National 5 Maths
Percentages

In this 3-mark question, we were told that \(80\%\) of the total equals \(480\,000\small.\)

Probably the simplest way to work out what \(100\%\) equals is to lay our working out as follows.

As this is a Paper 1 (non-calculator) question, we need to think of an "easy" number that is a factor of both \(80\) and \(100\small.\) There are two good options that keep the arithmetic simple: \(10\) or \(20\small.\)

We will use \(20\%\) for the middle step. As an exercise, you might like to try the question again for yourself, but using \(10\%\) instead.
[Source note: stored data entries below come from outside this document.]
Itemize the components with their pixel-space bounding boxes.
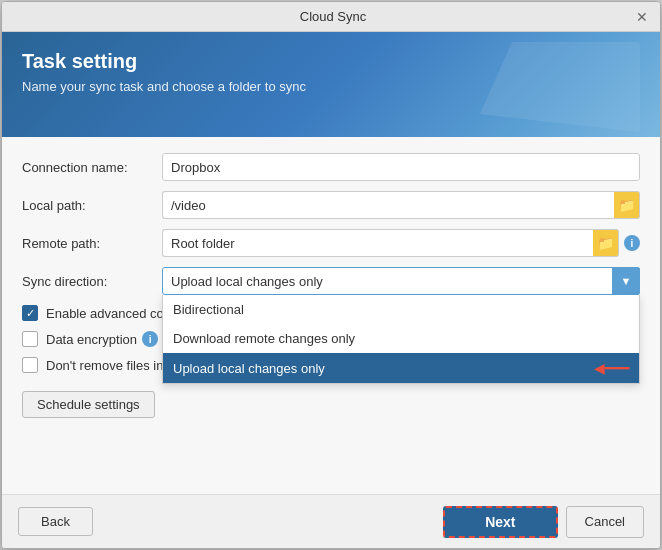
chevron-down-icon[interactable]: ▼ xyxy=(612,267,640,295)
checkbox-encryption[interactable] xyxy=(22,331,38,347)
local-path-folder-button[interactable]: 📁 xyxy=(614,191,640,219)
checkbox-advanced[interactable]: ✓ xyxy=(22,305,38,321)
checkbox-encryption-label: Data encryption xyxy=(46,332,137,347)
folder-icon-remote: 📁 xyxy=(597,235,614,251)
remote-path-label: Remote path: xyxy=(22,236,162,251)
checkmark-icon: ✓ xyxy=(26,307,35,320)
selected-arrow-indicator: ◀━━━ xyxy=(594,360,629,376)
dropdown-item-bidirectional[interactable]: Bidirectional xyxy=(163,295,639,324)
connection-name-row: Connection name: xyxy=(22,153,640,181)
sync-direction-row: Sync direction: Upload local changes onl… xyxy=(22,267,640,295)
titlebar: Cloud Sync ✕ xyxy=(2,2,660,32)
sync-direction-control: Upload local changes only ▼ Bidirectiona… xyxy=(162,267,640,295)
sync-direction-dropdown: Bidirectional Download remote changes on… xyxy=(162,295,640,384)
schedule-settings-button[interactable]: Schedule settings xyxy=(22,391,155,418)
remote-path-input[interactable] xyxy=(162,229,593,257)
connection-name-input[interactable] xyxy=(162,153,640,181)
header-title: Task setting xyxy=(22,50,640,73)
remote-path-folder-button[interactable]: 📁 xyxy=(593,229,619,257)
local-path-input-wrap: 📁 xyxy=(162,191,640,219)
local-path-control: 📁 xyxy=(162,191,640,219)
remote-path-input-wrap: 📁 xyxy=(162,229,619,257)
next-button[interactable]: Next xyxy=(443,506,557,538)
local-path-input[interactable] xyxy=(162,191,614,219)
sync-direction-display[interactable]: Upload local changes only xyxy=(162,267,640,295)
remote-path-info-icon[interactable]: i xyxy=(624,235,640,251)
dropdown-item-download[interactable]: Download remote changes only xyxy=(163,324,639,353)
footer-right-buttons: Next Cancel xyxy=(443,506,644,538)
back-button[interactable]: Back xyxy=(18,507,93,536)
cancel-button[interactable]: Cancel xyxy=(566,506,644,538)
remote-path-row: Remote path: 📁 i xyxy=(22,229,640,257)
folder-icon: 📁 xyxy=(618,197,635,213)
local-path-row: Local path: 📁 xyxy=(22,191,640,219)
connection-name-control xyxy=(162,153,640,181)
close-button[interactable]: ✕ xyxy=(634,9,650,25)
cloud-sync-window: Cloud Sync ✕ Task setting Name your sync… xyxy=(1,1,661,549)
local-path-label: Local path: xyxy=(22,198,162,213)
dropdown-item-upload[interactable]: Upload local changes only ◀━━━ xyxy=(163,353,639,383)
form-content: Connection name: Local path: 📁 Remote pa… xyxy=(2,137,660,494)
checkbox-noremove[interactable] xyxy=(22,357,38,373)
header-subtitle: Name your sync task and choose a folder … xyxy=(22,79,640,94)
encryption-info-icon[interactable]: i xyxy=(142,331,158,347)
window-title: Cloud Sync xyxy=(32,9,634,24)
sync-direction-label: Sync direction: xyxy=(22,274,162,289)
connection-name-label: Connection name: xyxy=(22,160,162,175)
remote-path-control: 📁 i xyxy=(162,229,640,257)
footer: Back Next Cancel xyxy=(2,494,660,548)
header-banner: Task setting Name your sync task and cho… xyxy=(2,32,660,137)
sync-direction-select-wrap: Upload local changes only ▼ Bidirectiona… xyxy=(162,267,640,295)
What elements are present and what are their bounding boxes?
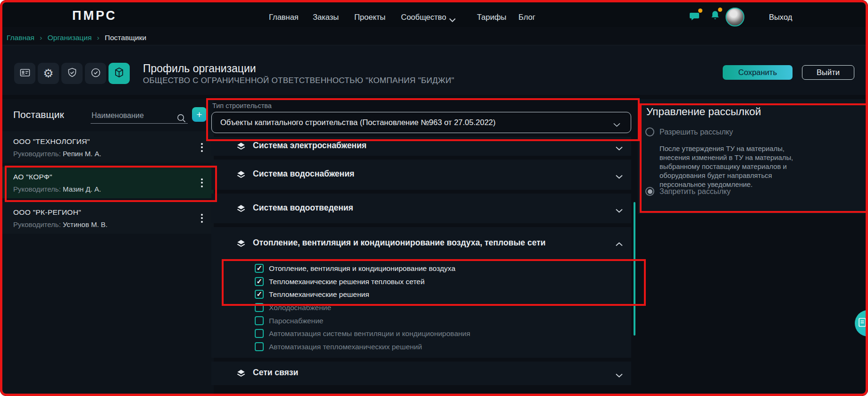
construction-type-select[interactable]: Объекты капитального строительства (Пост… [211, 112, 631, 133]
tab-suppliers[interactable] [108, 63, 130, 84]
user-avatar[interactable] [726, 8, 744, 26]
scrollbar-thumb[interactable] [634, 202, 635, 336]
checkbox-unchecked-icon[interactable] [255, 342, 264, 351]
page-header: ⚙ Профиль организации ОБЩЕСТВО С ОГРАН [2, 45, 866, 95]
search-input[interactable] [91, 111, 188, 124]
section-water-disposal[interactable]: Система водоотведения [211, 194, 631, 223]
add-supplier-button[interactable]: + [192, 107, 207, 122]
checkbox-unchecked-icon[interactable] [255, 316, 264, 325]
chevron-down-icon [616, 371, 623, 379]
logout-button[interactable]: Выход [769, 13, 792, 22]
gear-icon: ⚙ [43, 67, 53, 79]
tab-approval[interactable] [85, 63, 106, 84]
nav-projects[interactable]: Проекты [354, 13, 385, 22]
radio-allow-label[interactable]: Разрешить рассылку [659, 128, 733, 136]
cube-icon [113, 67, 125, 80]
layers-icon [236, 203, 246, 214]
breadcrumb-organization[interactable]: Организация [48, 34, 92, 42]
kebab-menu-icon[interactable] [196, 209, 208, 227]
nav-main[interactable]: Главная [269, 13, 299, 22]
kebab-menu-icon[interactable] [196, 174, 208, 192]
save-button[interactable]: Сохранить [723, 65, 793, 80]
section-title: Система водоснабжения [253, 169, 354, 179]
layers-icon [236, 238, 246, 249]
checkbox-unchecked-icon[interactable] [255, 329, 264, 338]
nav-community[interactable]: Сообщество [401, 13, 446, 22]
section-heating-expanded: Отопление, вентиляция и кондиционировани… [211, 227, 631, 358]
top-navbar: ПМРС Главная Заказы Проекты Сообщество Т… [2, 2, 866, 27]
exit-button[interactable]: Выйти [802, 65, 854, 80]
mailing-description: После утверждения ТУ на материалы, внесе… [659, 144, 810, 189]
checkbox-label: Автоматизация системы вентиляции и конди… [269, 329, 470, 338]
chevron-down-icon [449, 16, 456, 24]
app-window: ПМРС Главная Заказы Проекты Сообщество Т… [0, 0, 868, 396]
chat-badge [698, 8, 702, 13]
breadcrumb-home[interactable]: Главная [7, 34, 34, 42]
checkbox-checked-icon[interactable] [255, 290, 264, 299]
contact-card-icon [19, 67, 31, 80]
supplier-name: ООО "РК-РЕГИОН" [13, 208, 81, 217]
construction-type-label: Тип строительства [212, 102, 272, 110]
layers-icon [236, 169, 246, 180]
checkbox-checked-icon[interactable] [255, 277, 264, 286]
checkbox-label: Автоматизация тепломеханических решений [269, 343, 422, 351]
chevron-up-icon [616, 240, 623, 249]
mailing-title: Управление рассылкой [646, 106, 761, 118]
radio-deny-label[interactable]: Запретить рассылку [659, 187, 731, 196]
section-title: Система электроснабжения [253, 141, 367, 151]
chevron-down-icon [616, 172, 623, 181]
checkbox-label: Холодоснабжение [269, 303, 331, 312]
radio-deny-mailing[interactable] [645, 187, 654, 196]
section-electricity[interactable]: Система электроснабжения [211, 137, 631, 156]
checkbox-label: Пароснабжение [269, 317, 323, 325]
kebab-menu-icon[interactable] [196, 138, 208, 156]
radio-allow-mailing[interactable] [645, 127, 654, 136]
section-title: Система водоотведения [253, 203, 353, 213]
checkbox-label: Отопление, вентиляция и кондиционировани… [269, 264, 455, 273]
nav-orders[interactable]: Заказы [313, 13, 339, 22]
organization-name: ОБЩЕСТВО С ОГРАНИЧЕННОЙ ОТВЕТСТВЕННОСТЬЮ… [143, 76, 454, 85]
checkbox-unchecked-icon[interactable] [255, 303, 264, 312]
layers-icon [236, 141, 246, 152]
checkbox-label: Тепломеханические решения тепловых сетей [269, 278, 425, 286]
section-water-supply[interactable]: Система водоснабжения [211, 160, 631, 190]
section-title: Отопление, вентиляция и кондиционировани… [253, 238, 546, 248]
breadcrumb-separator: › [40, 34, 42, 42]
tab-security[interactable] [61, 63, 83, 84]
shield-check-icon [67, 67, 78, 80]
floating-chat-button[interactable] [855, 310, 868, 337]
supplier-manager: Руководитель: Мазин Д. А. [13, 185, 101, 193]
section-header[interactable]: Отопление, вентиляция и кондиционировани… [211, 227, 631, 260]
tab-settings[interactable]: ⚙ [38, 63, 59, 84]
checkbox-label: Тепломеханические решения [269, 290, 369, 299]
breadcrumb: Главная › Организация › Поставщики [7, 34, 146, 42]
supplier-list-item[interactable]: ООО "РК-РЕГИОН" Руководитель: Устинов М.… [2, 202, 214, 234]
search-icon [176, 113, 186, 125]
supplier-list-item-selected[interactable]: АО "КОРФ" Руководитель: Мазин Д. А. [2, 167, 214, 198]
tab-contact-card[interactable] [14, 63, 35, 84]
supplier-list-item[interactable]: ООО "ТЕХНОЛОГИЯ" Руководитель: Репин М. … [2, 131, 214, 163]
construction-type-value: Объекты капитального строительства (Пост… [220, 118, 496, 127]
supplier-name: АО "КОРФ" [13, 173, 52, 181]
supplier-manager: Руководитель: Устинов М. В. [13, 220, 108, 228]
app-logo[interactable]: ПМРС [72, 8, 117, 23]
nav-tariffs[interactable]: Тарифы [477, 13, 506, 22]
section-title: Сети связи [253, 368, 298, 378]
sidebar-title: Поставщик [13, 109, 64, 120]
document-icon [858, 317, 867, 329]
supplier-manager: Руководитель: Репин М. А. [13, 150, 101, 158]
bell-icon[interactable] [709, 10, 721, 24]
section-communication[interactable]: Сети связи [211, 362, 631, 385]
breadcrumb-suppliers: Поставщики [105, 34, 146, 42]
layers-icon [236, 368, 246, 379]
chevron-down-icon [613, 120, 620, 129]
circle-check-icon [90, 67, 101, 80]
page-title: Профиль организации [143, 62, 256, 75]
supplier-name: ООО "ТЕХНОЛОГИЯ" [13, 137, 90, 146]
nav-blog[interactable]: Блог [518, 13, 535, 22]
checkbox-checked-icon[interactable] [255, 264, 264, 273]
breadcrumb-separator: › [97, 34, 100, 42]
suppliers-sidebar: Поставщик + ООО "ТЕХНОЛОГИЯ" Руководител… [2, 99, 214, 394]
chat-icon[interactable] [689, 11, 701, 24]
chevron-down-icon [616, 206, 623, 215]
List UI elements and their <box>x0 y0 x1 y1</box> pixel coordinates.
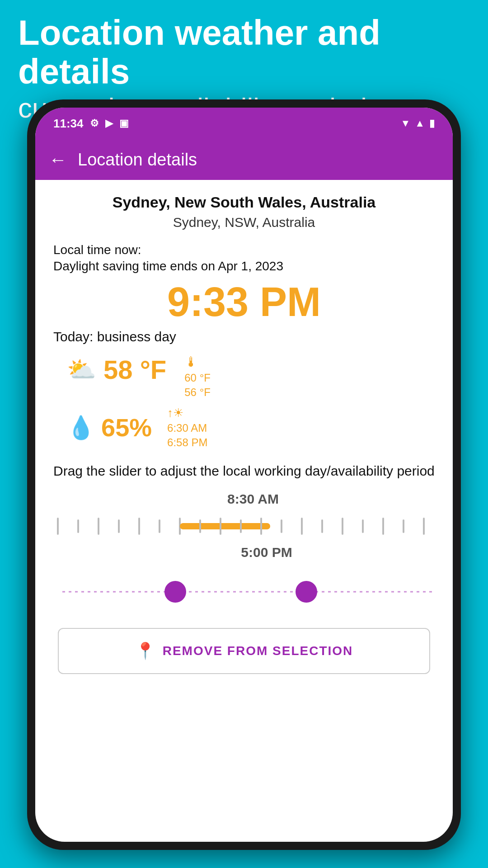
daylight-info: Daylight saving time ends on Apr 1, 2023 <box>53 259 435 274</box>
app-bar: ← Location details <box>35 139 453 180</box>
location-name-bold: Sydney, New South Wales, Australia <box>53 193 435 211</box>
range-slider-container[interactable] <box>53 574 435 610</box>
slider-end-label: 5:00 PM <box>99 545 435 560</box>
svg-point-23 <box>296 581 317 603</box>
status-bar: 11:34 ⚙ ▶ ▣ ▼ ▲ ▮ <box>35 108 453 139</box>
today-label: Today: business day <box>53 329 435 344</box>
svg-rect-7 <box>180 523 270 529</box>
sunset-time: 6:58 PM <box>167 436 207 449</box>
humidity-pct: 65% <box>101 413 152 442</box>
settings-icon: ⚙ <box>90 118 99 129</box>
slider-instructions: Drag the slider to adjust the local work… <box>53 462 435 481</box>
local-time-label: Local time now: <box>53 243 435 257</box>
remove-icon: 📍 <box>135 642 155 660</box>
svg-point-22 <box>164 581 186 603</box>
ticks-svg <box>53 515 435 538</box>
battery-icon: ▮ <box>429 118 435 129</box>
temp-high: 60 °F <box>184 372 211 384</box>
sunrise-time: 6:30 AM <box>167 422 207 434</box>
weather-main: ⛅ 58 °F <box>67 354 166 385</box>
weather-temp: 58 °F <box>103 354 166 385</box>
ticks-background <box>53 515 435 538</box>
app-bar-title: Location details <box>78 150 197 170</box>
weather-right: 🌡 60 °F 56 °F <box>184 354 211 399</box>
phone-frame: 11:34 ⚙ ▶ ▣ ▼ ▲ ▮ ← Location details Syd… <box>27 99 461 850</box>
humidity-icon: 💧 <box>67 415 95 441</box>
status-time: 11:34 <box>53 117 84 131</box>
signal-icon: ▲ <box>415 118 425 129</box>
slider-start-label: 8:30 AM <box>71 491 435 507</box>
weather-row1: ⛅ 58 °F 🌡 60 °F 56 °F <box>53 354 435 399</box>
content-area: Sydney, New South Wales, Australia Sydne… <box>35 180 453 688</box>
weather-row2: 💧 65% ↑☀ 6:30 AM 6:58 PM <box>53 406 435 449</box>
cloud-sun-icon: ⛅ <box>67 356 96 383</box>
status-right: ▼ ▲ ▮ <box>400 118 435 129</box>
sunrise-sunset: ↑☀ 6:30 AM 6:58 PM <box>167 406 207 449</box>
temp-low: 56 °F <box>184 386 211 399</box>
remove-btn-label: REMOVE FROM SELECTION <box>163 644 353 658</box>
location-name-sub: Sydney, NSW, Australia <box>53 215 435 230</box>
status-left: 11:34 ⚙ ▶ ▣ <box>53 117 129 131</box>
header-title: Location weather and details <box>18 14 470 91</box>
wifi-icon: ▼ <box>400 118 410 129</box>
play-icon: ▶ <box>105 118 113 129</box>
thermometer-icon: 🌡 <box>184 354 211 370</box>
sunrise-icon: ↑☀ <box>167 406 207 420</box>
wallet-icon: ▣ <box>119 118 129 129</box>
time-slider-area: 8:30 AM <box>53 491 435 560</box>
slider-visual <box>53 510 435 542</box>
remove-from-selection-button[interactable]: 📍 REMOVE FROM SELECTION <box>58 628 430 674</box>
range-slider-svg <box>53 574 435 610</box>
big-time: 9:33 PM <box>53 280 435 325</box>
phone-screen: 11:34 ⚙ ▶ ▣ ▼ ▲ ▮ ← Location details Syd… <box>35 108 453 842</box>
back-button[interactable]: ← <box>49 150 67 170</box>
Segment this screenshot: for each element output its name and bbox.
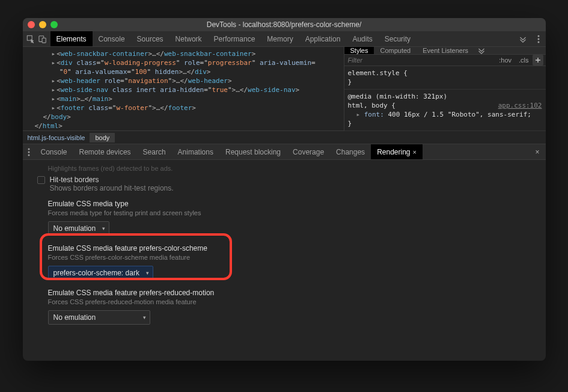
styles-tab-styles[interactable]: Styles <box>344 47 374 54</box>
dom-tree[interactable]: ▸<web-snackbar-container>…</web-snackbar… <box>23 47 344 130</box>
dom-val: true <box>212 86 228 94</box>
dom-tag: footer <box>61 104 85 112</box>
tab-network[interactable]: Network <box>169 31 208 46</box>
hit-test-borders-row[interactable]: Hit-test borders Shows borders around hi… <box>31 172 546 194</box>
drawer-menu-icon[interactable] <box>23 148 35 156</box>
tab-audits[interactable]: Audits <box>346 31 378 46</box>
dom-punc: > <box>192 104 196 112</box>
media-type-select[interactable]: No emulation ▾ <box>48 221 110 236</box>
drawer-close-icon[interactable]: × <box>529 148 545 156</box>
dom-attr: aria-valuemax <box>75 68 127 76</box>
main-tabs: Elements Console Sources Network Perform… <box>23 31 546 47</box>
chevron-down-icon: ▾ <box>146 270 149 276</box>
color-scheme-select[interactable]: prefers-color-scheme: dark ▾ <box>48 266 153 280</box>
drawer-tab-remote-devices[interactable]: Remote devices <box>73 144 137 159</box>
drawer-tab-request-blocking[interactable]: Request blocking <box>219 144 287 159</box>
drawer-tab-changes[interactable]: Changes <box>330 144 371 159</box>
dom-punc: > <box>152 104 156 112</box>
breadcrumb-item[interactable]: html.js-focus-visible <box>23 133 91 142</box>
reduced-motion-sub: Forces CSS prefers-reduced-motion media … <box>48 298 546 305</box>
dom-attr: class <box>88 104 108 112</box>
reduced-motion-select[interactable]: No emulation ▾ <box>48 310 150 325</box>
kebab-menu-icon[interactable] <box>537 35 540 43</box>
dom-tag: div <box>195 68 207 76</box>
drawer-tab-coverage[interactable]: Coverage <box>287 144 330 159</box>
dom-tag: main <box>93 95 109 103</box>
color-scheme-block: Emulate CSS media feature prefers-color-… <box>31 238 546 283</box>
dom-punc: > <box>76 95 81 103</box>
breadcrumb: html.js-focus-visible body <box>23 131 546 144</box>
close-window-button[interactable] <box>28 21 35 28</box>
drawer-tab-search[interactable]: Search <box>137 144 172 159</box>
drawer-tab-console[interactable]: Console <box>35 144 73 159</box>
drawer-tab-rendering[interactable]: Rendering× <box>371 144 423 159</box>
zoom-window-button[interactable] <box>50 21 58 28</box>
hit-test-title: Hit-test borders <box>50 176 174 184</box>
style-rule-element[interactable]: element.style { } <box>344 66 546 90</box>
dom-punc: < <box>56 50 61 58</box>
chevron-down-icon: ▾ <box>102 225 105 231</box>
dom-attr: aria-valuemin <box>260 59 311 67</box>
svg-point-7 <box>28 151 29 153</box>
tabs-overflow-icon[interactable] <box>519 35 527 43</box>
styles-tab-event-listeners[interactable]: Event Listeners <box>417 47 474 54</box>
dom-punc: > <box>207 68 211 76</box>
styles-tab-computed[interactable]: Computed <box>374 47 417 54</box>
dom-punc: > <box>252 50 256 58</box>
dom-attr: aria-hidden <box>160 86 204 94</box>
dom-tag: div <box>61 59 73 67</box>
tab-application[interactable]: Application <box>299 31 347 46</box>
window-titlebar: DevTools - localhost:8080/prefers-color-… <box>23 18 546 31</box>
styles-filter-input[interactable] <box>344 57 496 64</box>
dom-punc: </ <box>43 113 51 121</box>
hit-test-checkbox[interactable] <box>37 176 45 184</box>
dom-punc: > <box>108 95 112 103</box>
dom-punc: </ <box>180 77 188 85</box>
style-rule-media[interactable]: @media (min-width: 321px) html, body {ap… <box>344 90 546 131</box>
dom-punc: < <box>56 95 61 103</box>
dom-punc: < <box>56 59 61 67</box>
dom-punc: > <box>296 86 300 94</box>
styles-filter-bar: :hov .cls <box>344 55 546 66</box>
rule-close: } <box>348 120 352 127</box>
media-type-block: Emulate CSS media type Forces media type… <box>31 194 546 238</box>
dom-tag: body <box>51 113 67 121</box>
media-type-title: Emulate CSS media type <box>48 200 546 208</box>
dom-tag: footer <box>168 104 192 112</box>
toggle-device-icon[interactable] <box>38 35 47 43</box>
tab-console[interactable]: Console <box>93 31 131 46</box>
select-element-icon[interactable] <box>26 35 35 43</box>
tab-performance[interactable]: Performance <box>208 31 261 46</box>
breadcrumb-item-active[interactable]: body <box>90 133 115 142</box>
tab-security[interactable]: Security <box>379 31 417 46</box>
minimize-window-button[interactable] <box>39 21 46 28</box>
drawer-tabs: Console Remote devices Search Animations… <box>23 144 546 160</box>
hov-toggle[interactable]: :hov <box>495 57 515 64</box>
drawer-tab-label: Rendering <box>377 148 410 156</box>
reduced-motion-block: Emulate CSS media feature prefers-reduce… <box>31 283 546 327</box>
dom-ellipsis: … <box>183 68 187 76</box>
dom-attr: class <box>76 59 96 67</box>
styles-tabs-overflow-icon[interactable] <box>478 47 485 54</box>
reduced-motion-title: Emulate CSS media feature prefers-reduce… <box>48 289 546 297</box>
cls-toggle[interactable]: .cls <box>515 57 533 64</box>
dom-ellipsis: … <box>236 86 240 94</box>
drawer-tab-animations[interactable]: Animations <box>172 144 219 159</box>
tab-elements[interactable]: Elements <box>50 31 93 46</box>
chevron-down-icon: ▾ <box>143 314 146 320</box>
dom-punc: < <box>56 77 61 85</box>
dom-tag: web-header <box>188 77 228 85</box>
dom-punc: </ <box>156 50 164 58</box>
tab-sources[interactable]: Sources <box>131 31 169 46</box>
dom-attr: role <box>184 59 200 67</box>
rule-source-link[interactable]: app.css:102 <box>498 101 542 110</box>
close-tab-icon[interactable]: × <box>413 149 417 156</box>
new-style-rule-button[interactable] <box>533 55 543 66</box>
rule-selector: html, body { <box>348 102 395 109</box>
dom-punc: > <box>58 122 63 130</box>
tab-memory[interactable]: Memory <box>261 31 299 46</box>
svg-point-5 <box>537 41 539 43</box>
dom-val: w-loading-progress <box>105 59 176 67</box>
dom-punc: < <box>56 86 61 94</box>
dom-punc: </ <box>240 86 248 94</box>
$$ \begin{eqnarray} 80\%\ &=& 480\,000 \\[6pt] \small\div\textsf{4} &\ & \small \div \textsf{4} \normalsize\\[6pt] 20\%\ &=& 120\,000 \\[6pt] \small \times \textsf{5} &\ & \small \times \textsf{5} \normalsize\\[6pt] 100\%\ &=& 600\,000 \\[6pt] \end{eqnarray} $$

So the total number of available tickets was \(600\,000\small.\)

This 3-mark non-calculator question is very similar to example 1 above.

The best common factor of \(75\) and \(100\) to use for the middle step is \(25\small.\) To keep the arithmetic as simple as possible, we should usually try to think of the highest common factor.

$$ \begin{eqnarray} 75\%\ &=& 2400 \\[6pt] \small\div\textsf{3} &\ & \small \div \textsf{3} \normalsize\\[6pt] 25\%\ &=& 800 \\[6pt] \small \times \textsf{4} &\ & \small \times \textsf{4} \normalsize\\[6pt] 100\%\ &=& 3200 \\[6pt] \end{eqnarray} $$

So the band sold \(3200\) tickets for their Glasgow gig.

This is a reverse percentage question.

We think of the original price as \(100\%\).

So the sale price is \(100\%-20\%=80\%\) of the original price.

Method 1:

Create an equation. Let's use \(x\) for the original price.

$$ \begin{eqnarray} \small\textsf{sale price}\normalsize &=& 80\% \small\textsf{ of original price}\normalsize \\[6pt] 48 &=& 0.8x \\[6pt] x &=& \frac{48}{0.8} \\[6pt] x &=& \frac{480}{8}\:\small\textsf{ (x10 top and bottom)}\normalsize \\[6pt] x &=& 60 \end{eqnarray} $$

So the original price was £60.

Method 2:

This method doesn't use algebra. Some people find it easier.

Because this is a non-calculator question, we don't use 1% for the middle step. Instead, we choose a nice, round number that is a factor of both 80 and 100. We used 10%, but 20% would also work well.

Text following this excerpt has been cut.